## WHAT YOU HAVE TO DO
Beginning with the first line of the entries below, quote each line until you reach and include the line with "устройство от компании".

## INPUT FOR THIS TASK
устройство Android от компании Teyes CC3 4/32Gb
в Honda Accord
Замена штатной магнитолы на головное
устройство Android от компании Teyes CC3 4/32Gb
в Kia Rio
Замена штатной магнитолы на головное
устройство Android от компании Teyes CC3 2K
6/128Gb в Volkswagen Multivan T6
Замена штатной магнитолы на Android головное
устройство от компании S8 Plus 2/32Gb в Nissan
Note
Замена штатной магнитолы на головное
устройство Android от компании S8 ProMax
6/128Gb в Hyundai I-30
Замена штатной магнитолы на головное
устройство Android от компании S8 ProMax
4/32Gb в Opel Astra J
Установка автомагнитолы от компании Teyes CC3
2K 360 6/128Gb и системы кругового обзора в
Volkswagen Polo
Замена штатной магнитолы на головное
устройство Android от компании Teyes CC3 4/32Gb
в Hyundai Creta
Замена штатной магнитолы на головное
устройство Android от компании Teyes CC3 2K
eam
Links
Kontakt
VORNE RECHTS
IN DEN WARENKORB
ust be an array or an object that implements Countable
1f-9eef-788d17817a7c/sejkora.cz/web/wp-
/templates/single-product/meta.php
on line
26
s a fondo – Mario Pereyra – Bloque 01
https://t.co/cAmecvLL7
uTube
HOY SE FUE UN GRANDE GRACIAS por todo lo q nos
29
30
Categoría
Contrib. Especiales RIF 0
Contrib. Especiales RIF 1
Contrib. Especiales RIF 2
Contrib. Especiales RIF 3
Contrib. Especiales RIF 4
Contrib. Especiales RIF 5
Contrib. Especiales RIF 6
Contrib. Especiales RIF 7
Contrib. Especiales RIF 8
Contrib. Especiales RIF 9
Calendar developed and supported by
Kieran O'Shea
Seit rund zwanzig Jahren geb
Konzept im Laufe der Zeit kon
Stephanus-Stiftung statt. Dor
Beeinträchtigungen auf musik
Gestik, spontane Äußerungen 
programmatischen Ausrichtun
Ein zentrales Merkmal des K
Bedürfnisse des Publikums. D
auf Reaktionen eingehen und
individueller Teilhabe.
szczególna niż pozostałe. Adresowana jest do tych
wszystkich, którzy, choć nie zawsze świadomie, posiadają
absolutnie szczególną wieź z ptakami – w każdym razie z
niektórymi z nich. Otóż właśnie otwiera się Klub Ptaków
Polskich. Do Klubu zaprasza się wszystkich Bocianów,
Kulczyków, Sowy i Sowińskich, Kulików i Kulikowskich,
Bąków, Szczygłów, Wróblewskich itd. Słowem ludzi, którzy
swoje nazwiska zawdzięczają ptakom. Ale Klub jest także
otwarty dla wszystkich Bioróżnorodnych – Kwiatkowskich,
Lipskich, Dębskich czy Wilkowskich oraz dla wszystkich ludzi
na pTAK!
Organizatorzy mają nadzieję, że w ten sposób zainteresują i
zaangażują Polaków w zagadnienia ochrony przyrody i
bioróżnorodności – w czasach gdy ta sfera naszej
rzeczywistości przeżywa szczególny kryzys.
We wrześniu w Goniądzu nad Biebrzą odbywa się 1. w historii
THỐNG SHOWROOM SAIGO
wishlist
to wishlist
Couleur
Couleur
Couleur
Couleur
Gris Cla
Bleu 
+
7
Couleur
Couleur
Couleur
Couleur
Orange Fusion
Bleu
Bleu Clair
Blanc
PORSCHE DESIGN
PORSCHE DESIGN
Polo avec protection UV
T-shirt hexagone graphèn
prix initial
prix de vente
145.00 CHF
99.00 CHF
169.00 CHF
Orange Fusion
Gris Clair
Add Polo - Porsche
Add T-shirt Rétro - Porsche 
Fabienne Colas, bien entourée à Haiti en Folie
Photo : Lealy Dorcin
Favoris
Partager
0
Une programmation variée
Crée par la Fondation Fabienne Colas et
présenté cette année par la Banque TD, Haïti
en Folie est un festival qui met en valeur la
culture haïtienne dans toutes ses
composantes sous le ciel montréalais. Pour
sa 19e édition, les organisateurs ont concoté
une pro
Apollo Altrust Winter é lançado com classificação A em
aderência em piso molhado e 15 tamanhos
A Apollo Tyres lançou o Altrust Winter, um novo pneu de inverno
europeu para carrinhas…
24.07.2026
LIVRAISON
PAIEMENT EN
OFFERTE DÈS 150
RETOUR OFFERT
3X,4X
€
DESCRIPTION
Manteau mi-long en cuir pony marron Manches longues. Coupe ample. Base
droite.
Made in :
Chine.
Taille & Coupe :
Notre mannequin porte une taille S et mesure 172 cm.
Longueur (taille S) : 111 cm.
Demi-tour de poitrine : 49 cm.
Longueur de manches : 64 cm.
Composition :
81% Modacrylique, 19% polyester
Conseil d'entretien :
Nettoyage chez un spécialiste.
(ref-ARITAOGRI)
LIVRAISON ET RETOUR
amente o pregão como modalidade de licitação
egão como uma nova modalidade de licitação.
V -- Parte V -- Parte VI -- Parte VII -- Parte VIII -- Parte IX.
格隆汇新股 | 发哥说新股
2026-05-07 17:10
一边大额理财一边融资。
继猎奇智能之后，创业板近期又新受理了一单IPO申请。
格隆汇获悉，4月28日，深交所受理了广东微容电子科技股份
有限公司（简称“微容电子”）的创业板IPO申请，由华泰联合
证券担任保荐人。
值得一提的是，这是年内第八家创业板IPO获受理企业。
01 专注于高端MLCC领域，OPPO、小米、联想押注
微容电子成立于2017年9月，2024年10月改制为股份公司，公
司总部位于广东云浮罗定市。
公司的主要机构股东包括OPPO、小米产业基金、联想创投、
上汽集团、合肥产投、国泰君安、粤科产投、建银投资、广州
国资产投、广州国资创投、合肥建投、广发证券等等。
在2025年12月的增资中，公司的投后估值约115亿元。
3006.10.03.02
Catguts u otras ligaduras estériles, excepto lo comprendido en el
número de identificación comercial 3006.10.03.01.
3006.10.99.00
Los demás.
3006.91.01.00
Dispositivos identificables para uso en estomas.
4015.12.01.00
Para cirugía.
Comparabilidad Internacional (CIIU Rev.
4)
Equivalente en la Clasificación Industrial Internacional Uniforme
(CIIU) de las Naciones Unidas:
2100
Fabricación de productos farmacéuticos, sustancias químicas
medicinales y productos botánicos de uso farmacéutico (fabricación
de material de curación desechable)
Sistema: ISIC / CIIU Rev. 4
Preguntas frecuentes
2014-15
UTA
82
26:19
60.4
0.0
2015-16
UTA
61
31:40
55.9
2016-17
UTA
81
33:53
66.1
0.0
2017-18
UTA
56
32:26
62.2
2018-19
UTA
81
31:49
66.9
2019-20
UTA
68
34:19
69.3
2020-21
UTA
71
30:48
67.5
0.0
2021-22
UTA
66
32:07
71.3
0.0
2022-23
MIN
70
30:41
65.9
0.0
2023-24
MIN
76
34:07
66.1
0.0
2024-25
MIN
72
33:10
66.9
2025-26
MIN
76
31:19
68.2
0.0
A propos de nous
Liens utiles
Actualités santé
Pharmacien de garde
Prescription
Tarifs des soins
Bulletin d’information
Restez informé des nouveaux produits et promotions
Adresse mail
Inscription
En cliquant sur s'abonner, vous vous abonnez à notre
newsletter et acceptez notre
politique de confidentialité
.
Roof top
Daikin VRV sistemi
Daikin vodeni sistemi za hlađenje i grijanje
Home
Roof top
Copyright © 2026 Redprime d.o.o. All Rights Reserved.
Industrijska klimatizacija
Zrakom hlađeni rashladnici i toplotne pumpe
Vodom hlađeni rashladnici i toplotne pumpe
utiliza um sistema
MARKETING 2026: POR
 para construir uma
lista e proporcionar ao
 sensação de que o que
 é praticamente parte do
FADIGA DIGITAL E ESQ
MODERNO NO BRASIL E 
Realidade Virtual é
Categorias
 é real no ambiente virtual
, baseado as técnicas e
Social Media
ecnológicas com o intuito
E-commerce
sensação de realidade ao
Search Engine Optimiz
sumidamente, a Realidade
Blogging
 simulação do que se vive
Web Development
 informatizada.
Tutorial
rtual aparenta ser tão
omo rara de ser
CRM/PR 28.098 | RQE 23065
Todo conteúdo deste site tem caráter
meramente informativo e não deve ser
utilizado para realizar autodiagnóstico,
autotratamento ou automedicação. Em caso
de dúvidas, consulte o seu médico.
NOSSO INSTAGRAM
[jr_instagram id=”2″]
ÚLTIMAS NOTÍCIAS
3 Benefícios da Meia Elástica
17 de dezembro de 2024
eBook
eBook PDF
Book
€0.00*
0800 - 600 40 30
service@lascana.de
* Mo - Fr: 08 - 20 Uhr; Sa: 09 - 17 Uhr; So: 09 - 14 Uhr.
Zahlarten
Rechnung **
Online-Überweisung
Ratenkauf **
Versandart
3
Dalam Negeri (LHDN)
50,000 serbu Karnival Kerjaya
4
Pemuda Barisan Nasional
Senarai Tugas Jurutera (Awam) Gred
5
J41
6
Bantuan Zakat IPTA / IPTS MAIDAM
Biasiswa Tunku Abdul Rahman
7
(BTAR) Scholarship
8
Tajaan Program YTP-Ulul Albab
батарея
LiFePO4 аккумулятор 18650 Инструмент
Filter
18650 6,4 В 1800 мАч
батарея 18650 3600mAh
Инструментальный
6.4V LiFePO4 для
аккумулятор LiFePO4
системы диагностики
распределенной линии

## OUTPUT FOR THIS TASK
устройство Android от компании Teyes CC3 4/32Gb
в Honda Accord
Замена штатной магнитолы на головное
устройство Android от компании Teyes CC3 4/32Gb
в Kia Rio
Замена штатной магнитолы на головное
устройство Android от компании Teyes CC3 2K
6/128Gb в Volkswagen Multivan T6
Замена штатной магнитолы на Android головное
устройство от компании S8 Plus 2/32Gb в Nissan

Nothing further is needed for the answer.